Water used to cool the melted-down cores and groundwater from close to the damaged facility contains some radioactive materials. It is being collected, treated and stored in tanks on the plant grounds, but space is running out and the government is exploring ways to deal with the waste water – which already totals more than one million tonnes with the volume increasing by more than 100 tonnes every day.
The IAEA has urged Japan’s government to urgently decide on how to dispose of the water. Five disposal methods are being considered by the government: ground injection, controlled discharge into the sea, discharge as steam, discharge as hydrogen, and solidification for underground burial.
Japan’s industry ministry has said it will be safe to release water into the ocean, stressing that on an annual basis the amount of radiation measured near the release point would be very small compared to levels to which humans are naturally exposed.
Releasing treated water into the sea in a controlled manner is common practice at nuclear power plants and is generally considered the most viable option for Fukushima-Daichi because it could be done quickly and would cost the least.
Japan’s Nuclear Regulation Authority has long said that releasing the treated water into the sea is the most reasonable option, but people in Fukushima prefecture, especially fishermen, fear it will damage the region’s reputation, the Japan Times reported.
Mr Grossi said the IAEA had put in thousands of manhours and compiled thousands of pages of data and knowledge, pointing to a 2015 report that represents the findings of the first four years following the accident.
He said that at Fukushima-Daiichi, the equipment reacted just as it was designed to do.

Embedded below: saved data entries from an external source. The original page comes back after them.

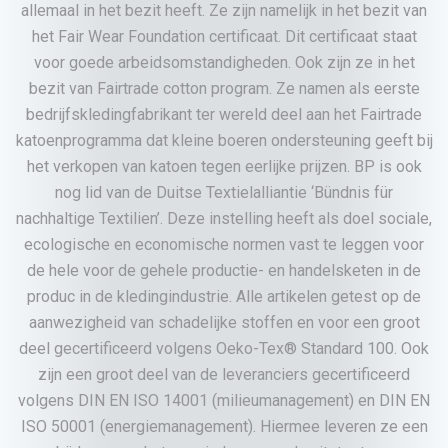
allemaal in het bezit heeft. Ze zijn namelijk in het bezit van
het Fair Wear Foundation certificaat. Dit certificaat staat
voor goede arbeidsomstandigheden. Ook zijn ze in het
bezit van Fairtrade cotton program. Ze namen als eerste
bedrijfskledingfabrikant ter wereld deel aan het Fairtrade
katoenprogramma dat kleine boeren ondersteuning geeft bij
het verkopen van katoen tegen eerlijke prijzen. BP is ook
nog lid van de Duitse Textielalliantie ‘Bündnis für
nachhaltige Textilien’. Deze instelling heeft als doel sociale,
ecologische en economische normen vast te leggen voor
de hele voor de gehele productie- en handelsketen in de
produc in de kledingindustrie. Alle artikelen getest op de
aanwezigheid van schadelijke stoffen en voor een groot
deel gecertificeerd volgens Oeko-Tex® Standard 100. Ook
zijn een groot deel van de leveranciers gecertificeerd
volgens DIN EN ISO 14001 (milieumanagement) en DIN EN
ISO 50001 (energiemanagement). Hiermee leveren ze een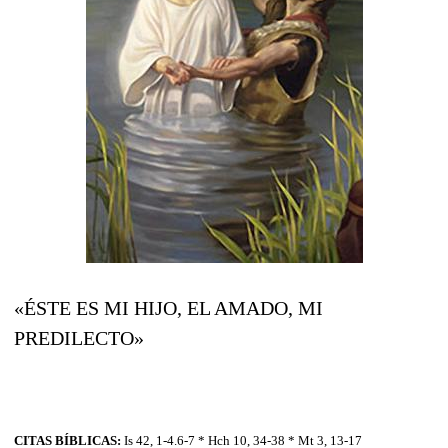
«ÉSTE ES MI HIJO, EL AMADO, MI
PREDILECTO»
CITAS BÍBLICAS:
Is 42, 1-4.6-7 * Hch 10, 34-38 * Mt 3, 13-17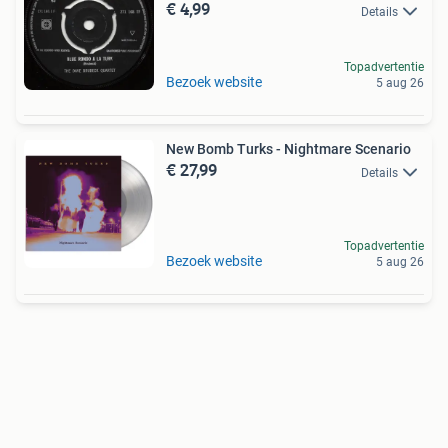
€ 4,99
Details
Topadvertentie
Bezoek website
5 aug 26
New Bomb Turks - Nightmare Scenario
€ 27,99
Details
Topadvertentie
Bezoek website
5 aug 26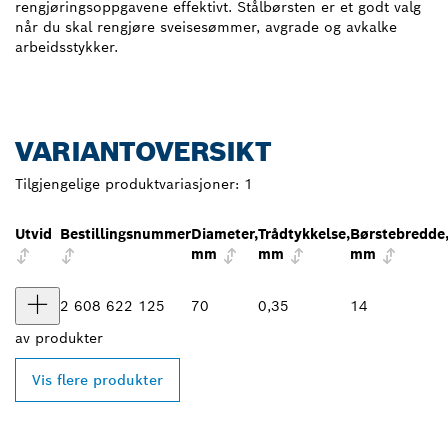
rengjøringsoppgavene effektivt. Stålbørsten er et godt valg
når du skal rengjøre sveisesømmer, avgrade og avkalke
arbeidsstykker.
VARIANTOVERSIKT
Tilgjengelige produktvariasjoner:
1
Utvid
Bestillingsnummer
Diameter,
Trådtykkelse,
Børstebredde
mm
mm
mm
2 608 622 125
70
0,35
14
av
produkter
Vis flere produkter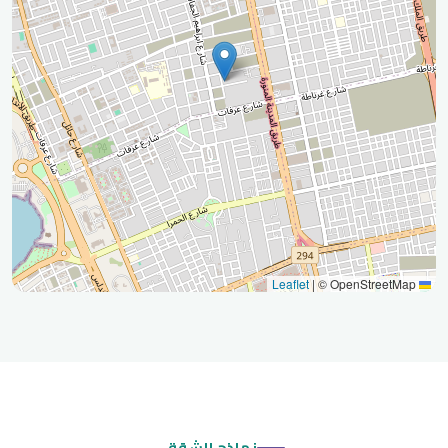
|
© OpenStreetMap
Leaflet
نماذج الشقق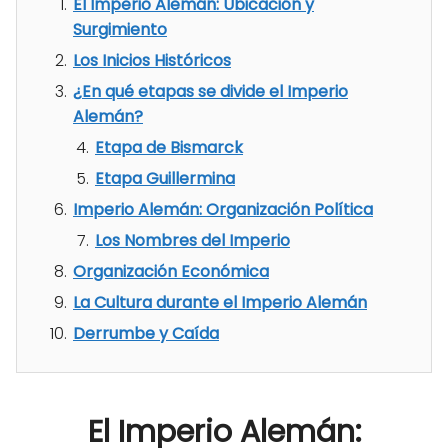
El Imperio Alemán: Ubicación y
Surgimiento
Los Inicios Históricos
¿En qué etapas se divide el Imperio
Alemán?
Etapa de Bismarck
Etapa Guillermina
Imperio Alemán: Organización Política
Los Nombres del Imperio
Organización Económica
La Cultura durante el Imperio Alemán
Derrumbe y Caída
El Imperio Alemán: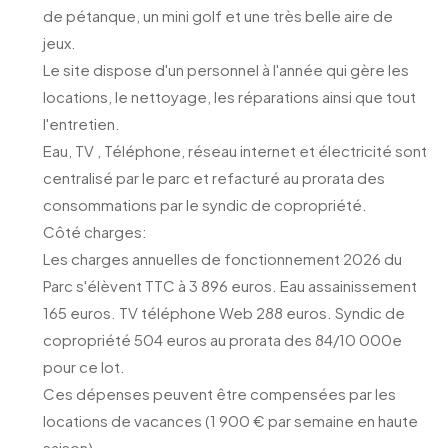
de pétanque, un mini golf et une très belle aire de
jeux.
Le site dispose d'un personnel à l'année qui gère les
locations, le nettoyage, les réparations ainsi que tout
l'entretien.
Eau, TV , Téléphone, réseau internet et électricité sont
centralisé par le parc et refacturé au prorata des
consommations par le syndic de copropriété.
Côté charges:
Les charges annuelles de fonctionnement 2026 du
Parc s'élèvent TTC à 3 896 euros. Eau assainissement
165 euros. TV téléphone Web 288 euros. Syndic de
copropriété 504 euros au prorata des 84/10 000e
pour ce lot.
Ces dépenses peuvent être compensées par les
locations de vacances (1 900 € par semaine en haute
saison).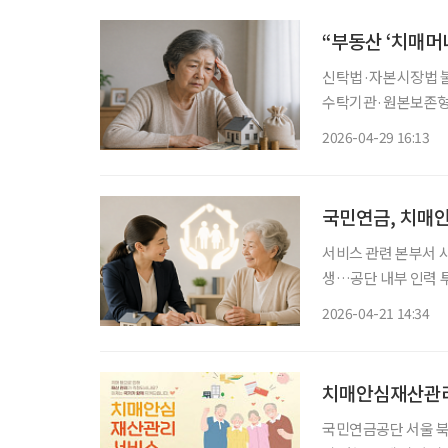
신탁법·자본시장법 불
수탁기관·원본보존형 신탁 도입 검토해야” 고
부분이 부동산에 집중
2026-04-29 16:13
국민연금, 치매
서비스 관련 본부서 사회복지
생…공단 내부 인력 투입해 차질 최소화” 국민
한 인력을 모두 확보하지 못한
2026-04-21 14:34
르면 공단은 현재 
국민연금공단 서울 북부·남부, 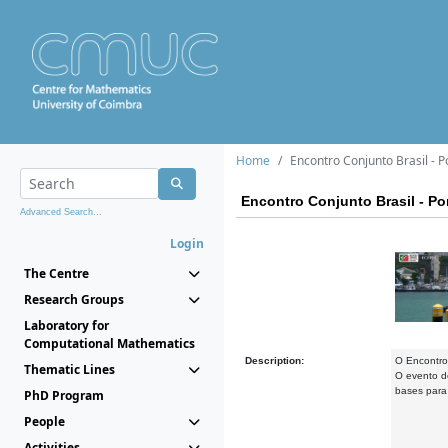
Home
Encontro Conjunto Brasil - 
Encontro Conjunto Brasil - P
Advanced Search...
Login
The Centre
Research Groups
Laboratory for
Computational Mathematics
Description:
O Encontro 
Thematic Lines
O evento de
bases para
PhD Program
People
Activities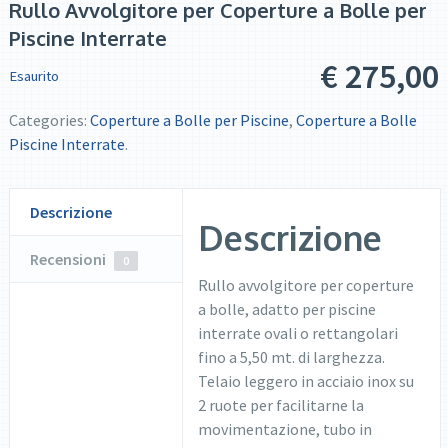
Rullo Avvolgitore per Coperture a Bolle per
Piscine Interrate
€
275,00
Esaurito
Categories:
Coperture a Bolle per Piscine
,
Coperture a Bolle
Piscine Interrate
.
Descrizione
Descrizione
Recensioni
0
Rullo avvolgitore per coperture
a bolle, adatto per piscine
interrate ovali o rettangolari
fino a 5,50 mt. di larghezza.
Telaio leggero in acciaio inox su
2 ruote per facilitarne la
movimentazione, tubo in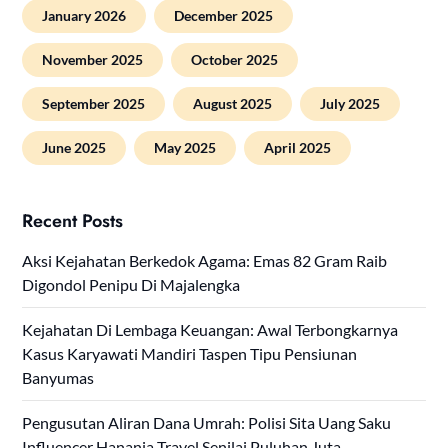
January 2026
December 2025
November 2025
October 2025
September 2025
August 2025
July 2025
June 2025
May 2025
April 2025
Recent Posts
Aksi Kejahatan Berkedok Agama: Emas 82 Gram Raib
Digondol Penipu Di Majalengka
Kejahatan Di Lembaga Keuangan: Awal Terbongkarnya
Kasus Karyawati Mandiri Taspen Tipu Pensiunan
Banyumas
Pengusutan Aliran Dana Umrah: Polisi Sita Uang Saku
Influencer Hanania Travel Senilai Puluhan Juta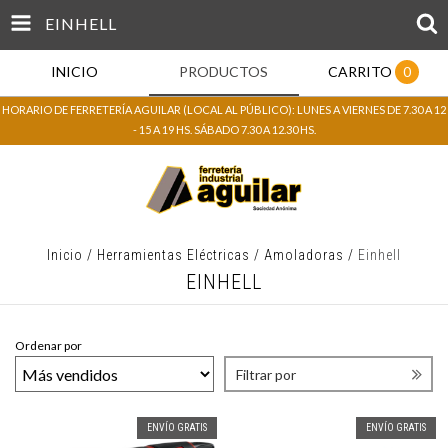
EINHELL
INICIO
PRODUCTOS
CARRITO
0
HORARIO DE FERRETERÍA AGUILAR (LOCAL AL PÚBLICO): LUNES A VIERNES DE 7.30 A 12
- 15 A 19 HS. SÁBADO 7.30 A 12.30 HS.
Inicio
/
Herramientas Eléctricas
/
Amoladoras
/
Einhell
EINHELL
Ordenar por
Filtrar por
ENVÍO GRATIS
ENVÍO GRATIS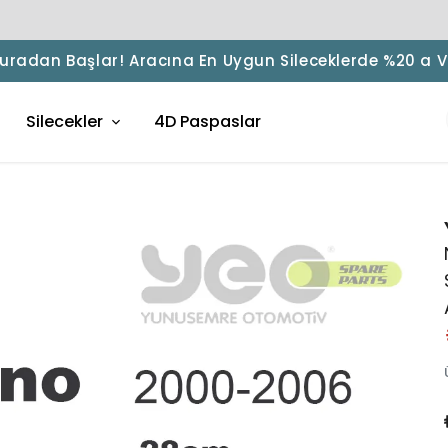
 Buradan Başlar! Aracına En Uygun Sileceklerde %20 a 
Silecekler
4D Paspaslar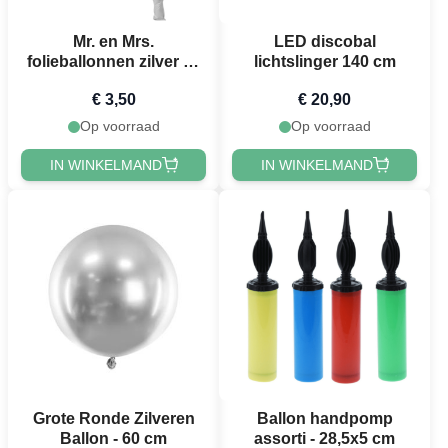
Mr. en Mrs.
LED discobal
folieballonnen zilver 14
lichtslinger 140 cm
cm - 2x
€ 3,50
€ 20,90
Op voorraad
Op voorraad
IN WINKELMAND
IN WINKELMAND
Grote Ronde Zilveren
Ballon handpomp
Ballon - 60 cm
assorti - 28,5x5 cm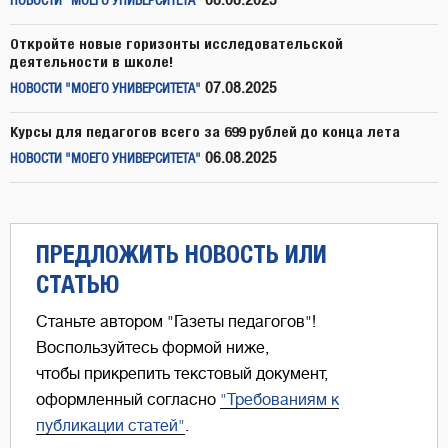
08.08.2025
НОВОСТИ "МОЕГО УНИВЕРСИТЕТА"
Откройте новые горизонты исследовательской
деятельности в школе!
07.08.2025
НОВОСТИ "МОЕГО УНИВЕРСИТЕТА"
Курсы для педагогов всего за 699 рублей до конца лета
06.08.2025
НОВОСТИ "МОЕГО УНИВЕРСИТЕТА"
ПРЕДЛОЖИТЬ НОВОСТЬ ИЛИ
СТАТЬЮ
Станьте автором "Газеты педагогов"!
Воспользуйтесь формой ниже,
чтобы прикрепить текстовый документ,
оформленный согласно
"Требованиям к
публикации статей"
.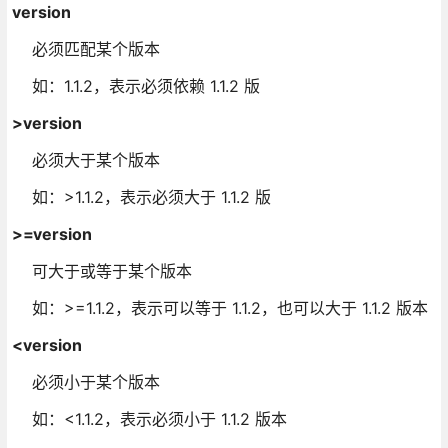
version
必须匹配某个版本
如：1.1.2，表示必须依赖 1.1.2 版
>version
必须大于某个版本
如：>1.1.2，表示必须大于 1.1.2 版
>=version
可大于或等于某个版本
如：>=1.1.2，表示可以等于 1.1.2，也可以大于 1.1.2 版本
<version
必须小于某个版本
如：<1.1.2，表示必须小于 1.1.2 版本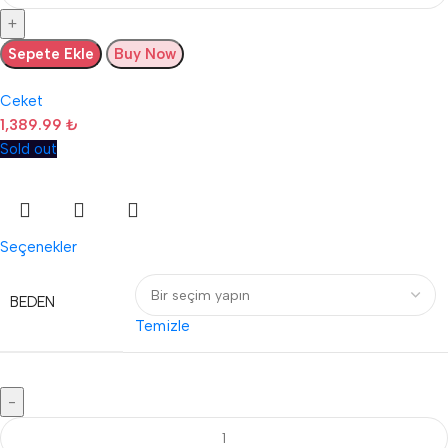
Sepete Ekle
Buy Now
Ceket
1,389.99
₺
Sold out
Seçenekler
BEDEN
Temizle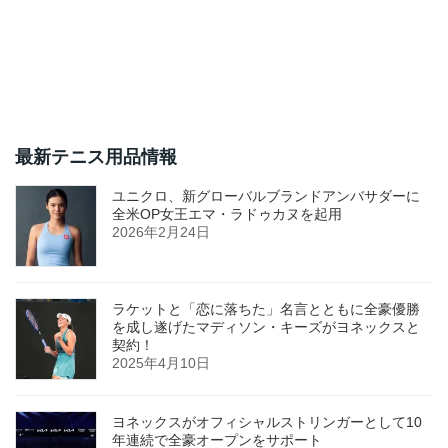
最新テニス用品情報
ユニクロ、新グローバルブランドアンバサダーに
全米OP女王エマ・ラドゥカヌを起用
2026年2月24日
ラケットと「恋に落ちた」名言とともに全豪優勝
を成し遂げたマディソン・キーズがヨネックスと
契約！
2025年4月10日
ヨネックスがオフィシャルストリンガーとして10
年連続で全豪オープンをサポート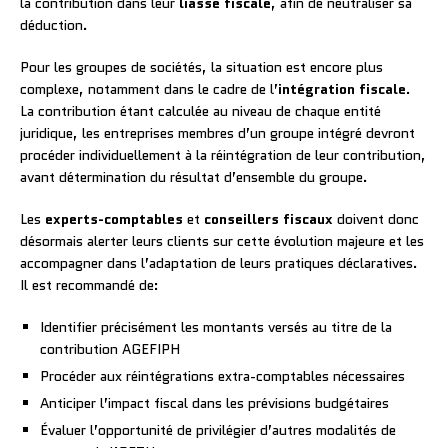
la contribution dans leur
liasse fiscale
, afin de neutraliser sa
déduction.
Pour les groupes de sociétés, la situation est encore plus
complexe, notamment dans le cadre de l’
intégration fiscale
.
La contribution étant calculée au niveau de chaque entité
juridique, les entreprises membres d’un groupe intégré devront
procéder individuellement à la réintégration de leur contribution,
avant détermination du résultat d’ensemble du groupe.
Les
experts-comptables
et
conseillers fiscaux
doivent donc
désormais alerter leurs clients sur cette évolution majeure et les
accompagner dans l’adaptation de leurs pratiques déclaratives.
Il est recommandé de:
Identifier précisément les montants versés au titre de la
contribution AGEFIPH
Procéder aux réintégrations extra-comptables nécessaires
Anticiper l’impact fiscal dans les prévisions budgétaires
Évaluer l’opportunité de privilégier d’autres modalités de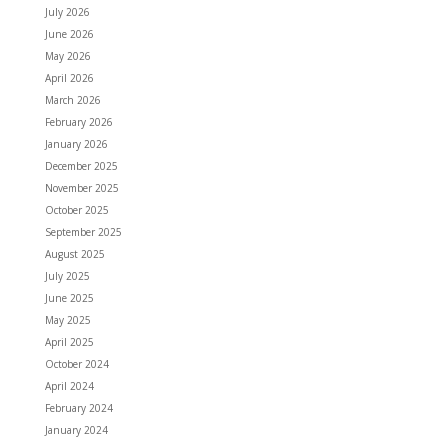
July 2026
June 2026
May 2026
April 2026
March 2026
February 2026
January 2026
December 2025
November 2025
October 2025
September 2025
August 2025
July 2025
June 2025
May 2025
April 2025
October 2024
April 2024
February 2024
January 2024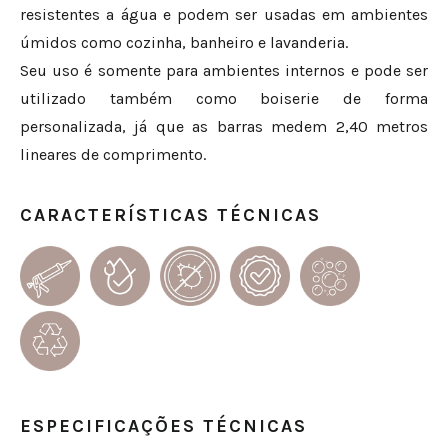
resistentes a água e podem ser usadas em ambientes
úmidos como cozinha, banheiro e lavanderia.
Seu uso é somente para ambientes internos e pode ser
utilizado também como boiserie de forma
personalizada, já que as barras medem 2,40 metros
lineares de comprimento.
CARACTERÍSTICAS TÉCNICAS
ESPECIFICAÇÕES TÉCNICAS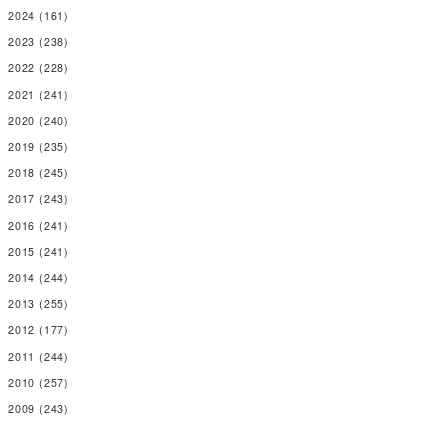
2024
(161)
2023
(238)
2022
(228)
2021
(241)
2020
(240)
2019
(235)
2018
(245)
2017
(243)
2016
(241)
2015
(241)
2014
(244)
2013
(255)
2012
(177)
2011
(244)
2010
(257)
2009
(243)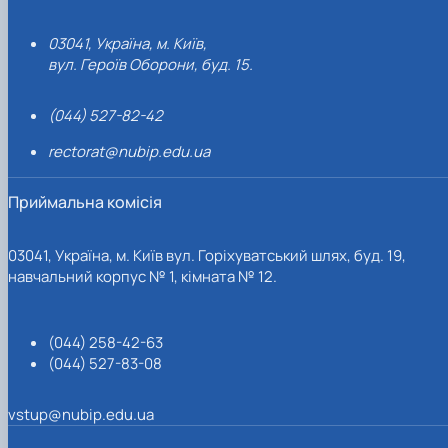
03041, Україна, м. Київ,
вул. Героїв Оборони, буд. 15.
(044) 527-82-42
rectorat@nubip.edu.ua
Приймальна комісія
03041, Україна, м. Київ вул. Горіхуватський шлях, буд. 19,
навчальний корпус № 1, кімната № 12.
(044) 258-42-63
(044) 527-83-08
vstup@nubip.edu.ua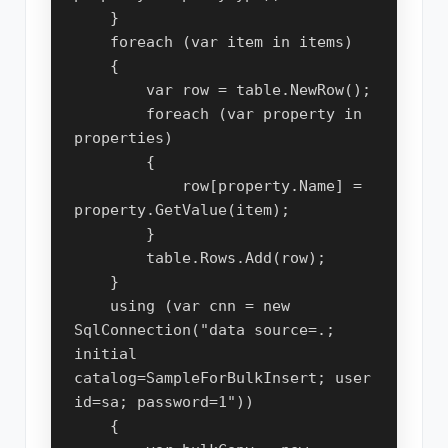
    }
    foreach (var item in items)
    {
        var row = table.NewRow();
        foreach (var property in 
properties)
        {
            row[property.Name] = 
property.GetValue(item);
        }
        table.Rows.Add(row);
    }
    using (var cnn = new 
SqlConnection("data source=.; 
initial 
catalog=SampleForBulkInsert; user 
id=sa; password=1"))
    {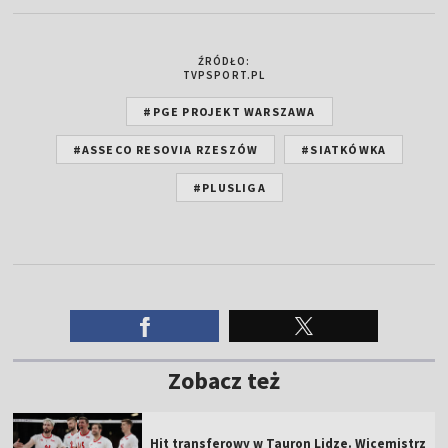
ŹRÓDŁO:
TVPSPORT.PL
#PGE PROJEKT WARSZAWA
#ASSECO RESOVIA RZESZÓW
#SIATKÓWKA
#PLUSLIGA
Zobacz też
Hit transferowy w Tauron Lidze. Wicemistrz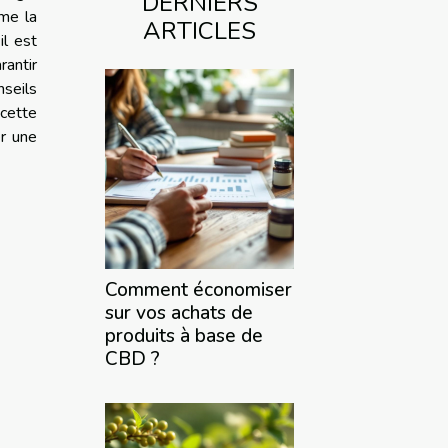
DERNIERS
me la
ARTICLES
il est
rantir
nseils
cette
er une
Comment économiser
sur vos achats de
produits à base de
CBD ?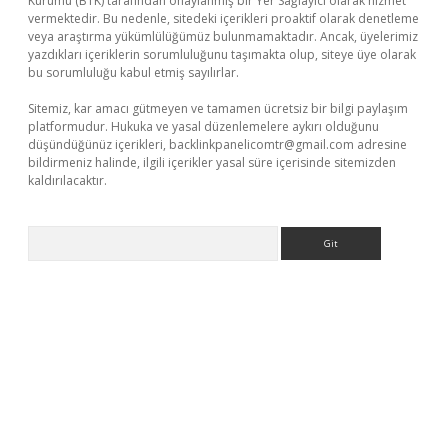
Kurumu (BTK) tarafından onaylanmış bir Yer Sağlayıcı olarak hizmet
vermektedir. Bu nedenle, sitedeki içerikleri proaktif olarak denetleme
veya araştırma yükümlülüğümüz bulunmamaktadır. Ancak, üyelerimiz
yazdıkları içeriklerin sorumluluğunu taşımakta olup, siteye üye olarak
bu sorumluluğu kabul etmiş sayılırlar.
Sitemiz, kar amacı gütmeyen ve tamamen ücretsiz bir bilgi paylaşım
platformudur. Hukuka ve yasal düzenlemelere aykırı olduğunu
düşündüğünüz içerikleri,
backlinkpanelicomtr@gmail.com
adresine
bildirmeniz halinde, ilgili içerikler yasal süre içerisinde sitemizden
kaldırılacaktır.
Arama
no giriş
ilbet giriş adresi
www.betexper.xyz/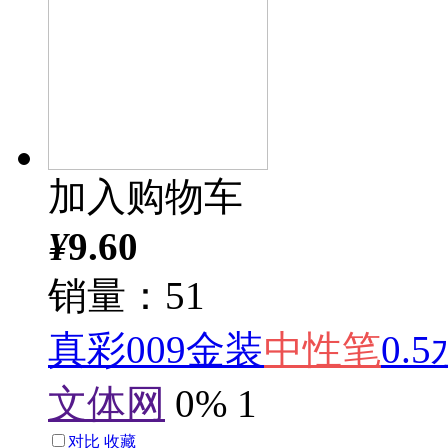
加入购物车
¥
9.60
销量：51
真彩009金装
中性笔
0
文体网
0%
1
对比
收藏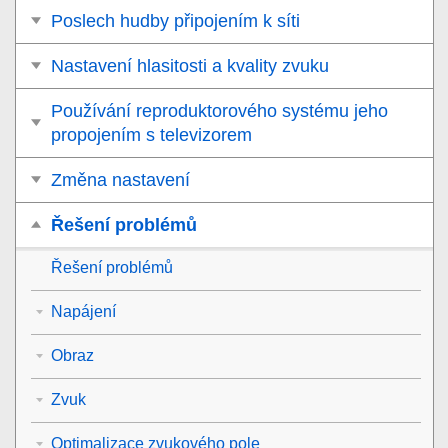
Poslech hudby připojením k síti
Nastavení hlasitosti a kvality zvuku
Používání reproduktorového systému jeho
propojením s televizorem
Změna nastavení
Řešení problémů
Řešení problémů
Napájení
Obraz
Zvuk
Optimalizace zvukového pole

It stopped, the control rods were inserted into the reactor core, and the cooling system kicked in. About an hour later, however, a giant tsunami swept across the mainland, overwhelming Japan’s coastal defences and the station’s safety perimeter.
Though the ensuing damage caused nuclides to be released into the environment, scientists have found no evidence that this caused radiation-induced health effects.
“An important lesson of Fukushima is that regulators must be strong, independent and adequately resourced,” he said. “A robust, normative safety framework with the IAEA at its centre is critically important. Our work has not only led to concrete improvements in the safety of nuclear sites; it has created a sustained and robust global safety culture.”